I feel like I am not myself. My head is heavy and I am dizzy. I hate being sick. This whole week has been about not feeling well. There’s so much I’ve wanted to do. Get in the pool, work on the chicken coop some more, play board games. Anything would be better than this, really.
My fiancée and I have been watching Shameless on Netflix. It’s such a good show and all of the actors are superb. We are in season 5 right now.
I originally started this blog because I was hoping to make money from it, which doesn’t seem to be the case just yet.
I forgot to buy deodorant when I was at the store yesterday.
We currently live with my fiancée’s family and we plan to build an apartment in the backyard. Eventually were going to rent it out and buy our own house. I can’t wait to get started, but it does cost money and plus it’s getting pretty hot outside. I’m not sure how we’re going to build it in the heat and I don’t want to shell out over $20k for the labor when we can just do it ourselves. I know it sounds like some people’s worst nightmare, to live with their in-laws, but it’s great to me. We’re very family oriented. Her dad has become my biggest father figure that I’ve ever had in my life which I didn’t realize how badly I needed one until I met him.

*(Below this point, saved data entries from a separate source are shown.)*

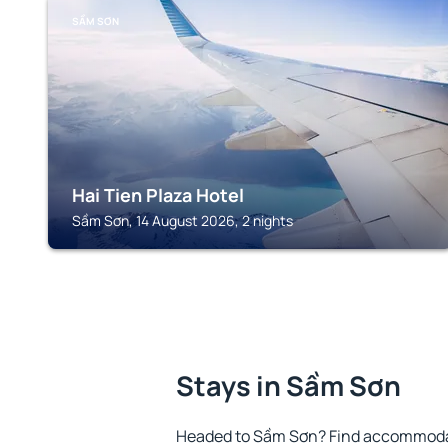
SẦM SƠN
Hai Tien Plaza Hotel
Sầm Sơn, 14 August 2026, 2 nights
Stays in Sầm Sơn
Headed to Sầm Sơn? Find accommodati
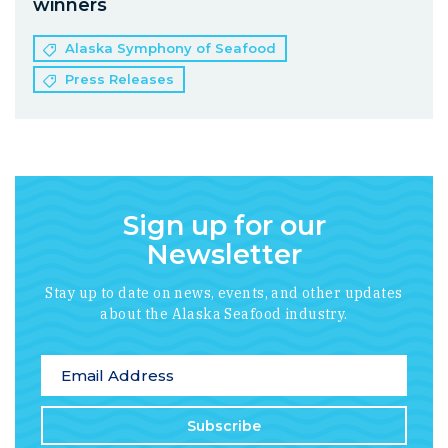
winners
Alaska Symphony of Seafood
Press Releases
Sign up for our
Newsletter
Stay up to date on news, events, and other updates
about the Alaska Seafood industry.
*
indicates required
Email Address
*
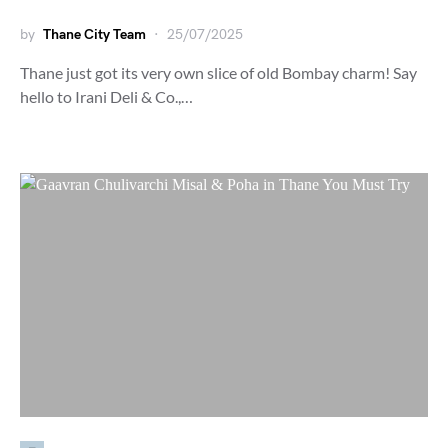
by
Thane City Team
25/07/2025
Thane just got its very own slice of old Bombay charm! Say
hello to Irani Deli & Co.,…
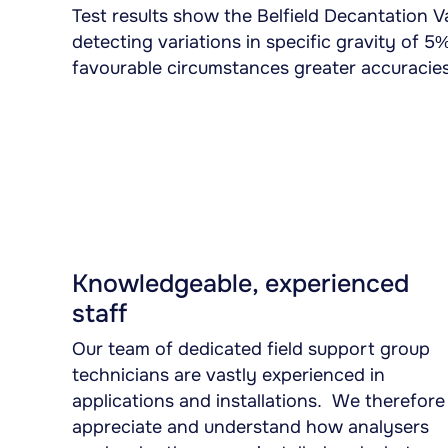
Test results show the Belfield Decantation Va
detecting variations in specific gravity of 5
favourable circumstances greater accuracies
Knowledgeable, experienced
staff
Our team of dedicated field support group
technicians are vastly experienced in
applications and installations. We therefore
appreciate and understand how analysers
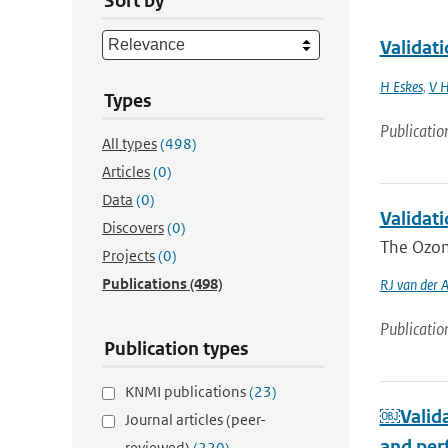
Sort by
Validat
H Eskes
,
V H
Types
Publicatio
All types
(498)
Articles
(0)
Data
(0)
Validat
Discovers
(0)
The Ozone
Projects
(0)
Publications
(498)
RJ van der 
Publicatio
Publication types
KNMI publications
(23)
￼Valida
Journal articles (peer-
and per
reviewed)
(220)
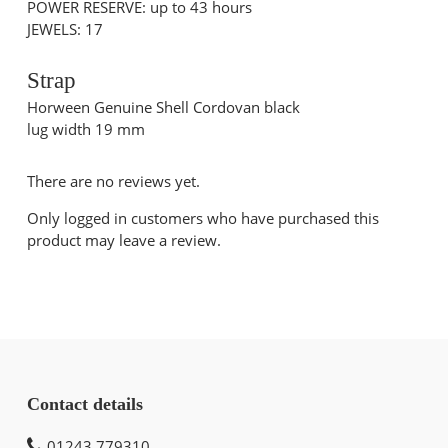
POWER RESERVE: up to 43 hours
JEWELS: 17
Strap
Horween Genuine Shell Cordovan black
lug width 19 mm
There are no reviews yet.
Only logged in customers who have purchased this
product may leave a review.
Contact details
01243 779310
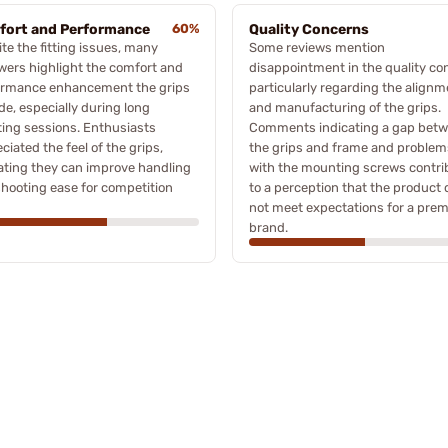
ort and Performance
60%
Quality Concerns
te the fitting issues, many
Some reviews mention
wers highlight the comfort and
disappointment in the quality con
ormance enhancement the grips
particularly regarding the alignm
de, especially during long
and manufacturing of the grips.
ing sessions. Enthusiasts
Comments indicating a gap bet
ciated the feel of the grips,
the grips and frame and problem
ating they can improve handling
with the mounting screws contri
hooting ease for competition
to a perception that the product
not meet expectations for a pre
brand.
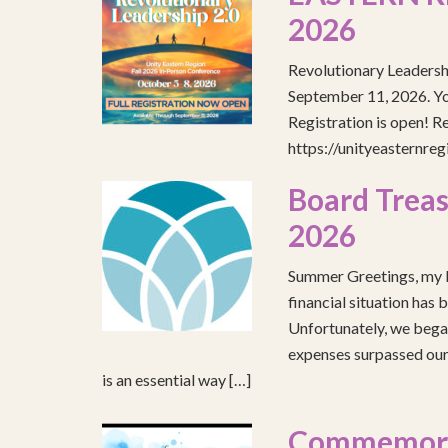
2026
Revolutionary Leadersh
September 11, 2026. You
Registration is open! R
https://unityeasternre
Board Treas
2026
Summer Greetings, my b
financial situation has 
Unfortunately, we began
expenses surpassed our 
is an essential way […]
Commemorat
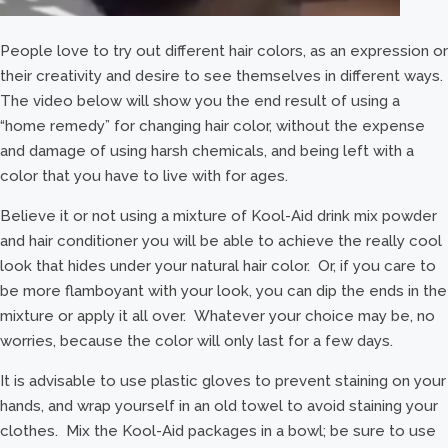
People love to try out different hair colors, as an expression or
their creativity and desire to see themselves in different ways.
The video below will show you the end result of using a
“home remedy” for changing hair color, without the expense
and damage of using harsh chemicals, and being left with a
color that you have to live with for ages.
Believe it or not using a mixture of Kool-Aid drink mix powder
and hair conditioner you will be able to achieve the really cool
look that hides under your natural hair color. Or, if you care to
be more flamboyant with your look, you can dip the ends in the
mixture or apply it all over. Whatever your choice may be, no
worries, because the color will only last for a few days.
It is advisable to use plastic gloves to prevent staining on your
hands, and wrap yourself in an old towel to avoid staining your
clothes. Mix the Kool-Aid packages in a bowl; be sure to use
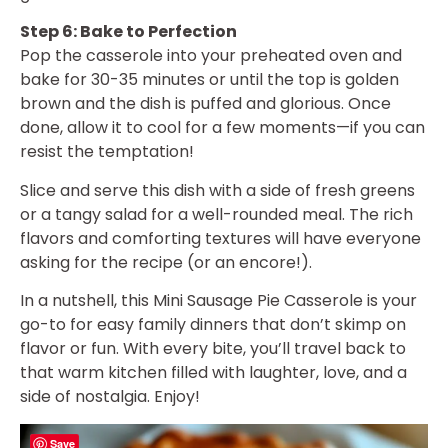
Step 6: Bake to Perfection
Pop the casserole into your preheated oven and
bake for 30-35 minutes or until the top is golden
brown and the dish is puffed and glorious. Once
done, allow it to cool for a few moments—if you can
resist the temptation!
Slice and serve this dish with a side of fresh greens
or a tangy salad for a well-rounded meal. The rich
flavors and comforting textures will have everyone
asking for the recipe (or an encore!).
In a nutshell, this Mini Sausage Pie Casserole is your
go-to for easy family dinners that don’t skimp on
flavor or fun. With every bite, you’ll travel back to
that warm kitchen filled with laughter, love, and a
side of nostalgia. Enjoy!
Save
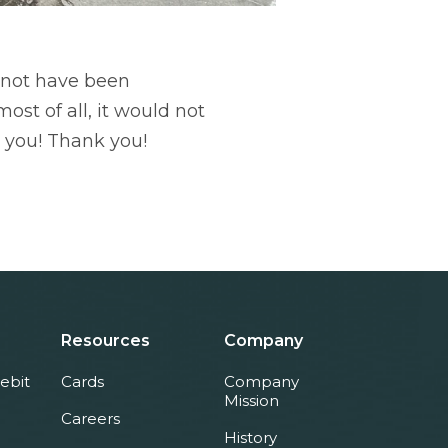
d not have been
st of all, it would not
 you! Thank you!
Resources
Company
ebit
Cards
Company
Mission
Careers
History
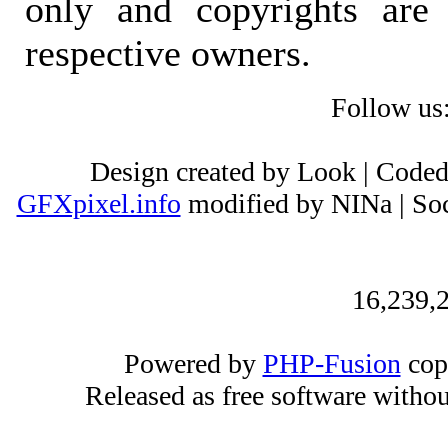
only and copyrights are 
respective owners.
Follow us
Design created by Look | Code
GFXpixel.info
modified by NINa | Soc
16,239,2
Powered by
PHP-Fusion
cop
Released as free software witho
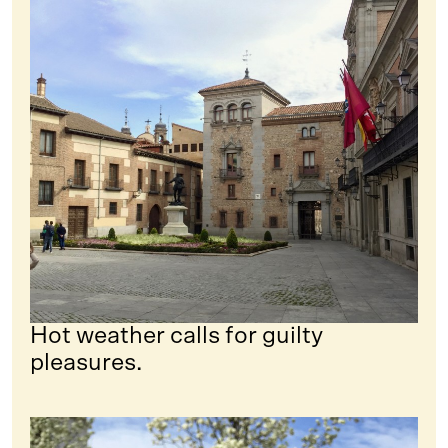
Hot weather calls for guilty
pleasures.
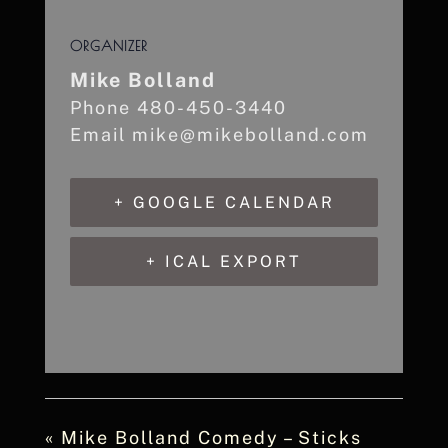
ORGANIZER
Mike Bolland
Phone
480-450-3440
Email
mike@mikebolland.com
+ GOOGLE CALENDAR
+ ICAL EXPORT
«
Mike Bolland Comedy – Sticks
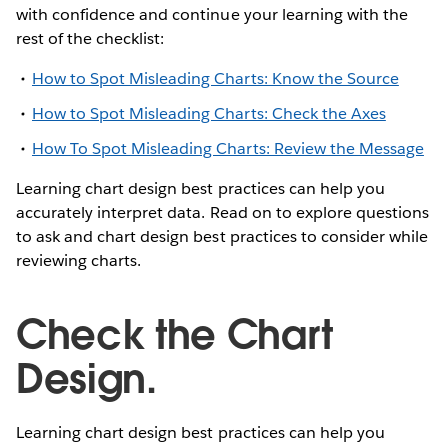
with confidence and continue your learning with the
rest of the checklist:
How to Spot Misleading Charts: Know the Source
How to Spot Misleading Charts: Check the Axes
How To Spot Misleading Charts: Review the Message
Learning chart design best practices can help you
accurately interpret data. Read on to explore questions
to ask and chart design best practices to consider while
reviewing charts.
Check the Chart
Design.
Learning chart design best practices can help you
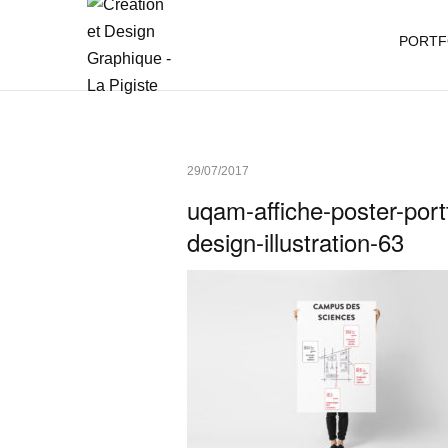
PORTF
29/07/2017
uqam-affiche-poster-portf
design-illustration-63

My dad died when I was 14. My mom woke me up in the middle of the night and told me my uncle had just called and said he was in a car accident. At that point, I was thinking we could go visit him right away and I pictured him hooked up to monitors, maybe some broken ribs, but overall he would be fine. She started to cry and said he didn’t make it. I felt my blood turn to ice, my entire body just gave up on trying to sit up and I collapsed into my bed. My entire world, as I knew it, had come to a screeching halt. Gravity seemed to have tightened its grip on me and oxygen escaped the room, suffocating me. We hadn’t spoken in over a year and we were arguing. My last words to him were something to the tune of “go to hell” when he asked if I would come visit him over email. I wish I could take back every word. He didn’t deserve that. The reason I wrote the email to begin with was because of this psychiatrist I had, I think her name was Mickey. She told me to write to him everything I felt and don’t hold back, so I didn’t and now it’s my biggest regret in life. I know we would probably have gotten along great now since I’m older and not as immature as I was. He lived in Nicaragua and my family ended up having the funeral before I could get there, which I think was within 2 days. Their reasoning? They didn’t think I was coming. That was and will be the biggest disappointment in my life. I got to go to the memorial service though, which was okay, I guess. I’ll never forget how empty, cold, and alone I felt. A part of me died with him that night. There were times when I would be on my knees with a rosary or a statue of Mary begging for a sign of him. I don’t even believe in God, but I was willing to do whatever it took to be in his presence again. I would cry on the floor until my eyes were swollen and I was drooling and my nose was running everywhere. It was the worst pain I’ve ever felt in my life and it always will be.
When I was 6, I had this next door neighbor who used to be my best friend. His parents would leave their garage door open about 5″ or 6″ for the cats to run in and out. He dropped a baseball or something and it rolled out. I stuck my head under to try to reach it and my head was too big to fit. He ended up pushing the button and instead of going up, it went down. I ended up needing stitches and I remember the nurses holding me down while he stitched my head since I guess they were worried I had a concussion. I remember I used to have nightmares that I pushed my head through and the garage door came down on my neck. There’s actually still a dent in the garage door from where my head was. Anyway, I have a scar from where my hair starts right above my temple to almost the back of my head to remind me of the stupidity of my younger days. The whole point of that story is that losing my dad hurt worse than the garage door almost crushing my head.